The art dating from before the Spanish conquests in Latin America was previously housed in Barcelona but negotiations for the sale to the city fell through partly because Barbier-Mueller insisted that no other pieces be added to it, for fear that they might not be genuine, and partly because of the economic crisis that has hit Spain.

Barbier-Mueller insists that all his pieces were acquired from reputable dealers who vouched for their authenticity and their provenance.

A growing number of countries are demanding the return of artefacts acquired during the colonial era and a Unesco convention was agreed in 1970 to prevent their illicit sale.

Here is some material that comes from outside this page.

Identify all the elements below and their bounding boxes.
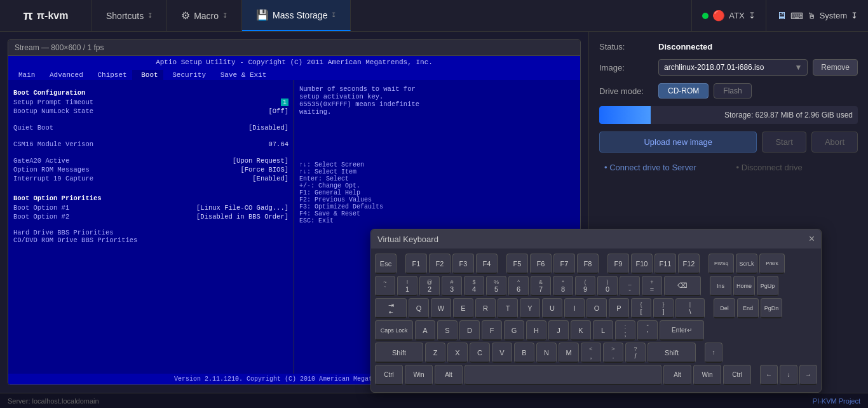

Sotheby's says that all the pieces at auction on 22-23 March were acquired before the convention came into effect.

"The Barbier-Mueller Collection is world-renowned for its remarkable works of art, its ownership by a distinguished collecting family and its long history of public exhibition," the auction house told RFI by email. "Sotheby’s has had dialogue with several nations and given careful consideration to their concerns about this sale and we continue to welcome discussion regarding any new information on specific issues.

"Over the course of the past six months, Sotheby’s thoroughly researched the provenance of this collection and we are confident in offering these works for auction."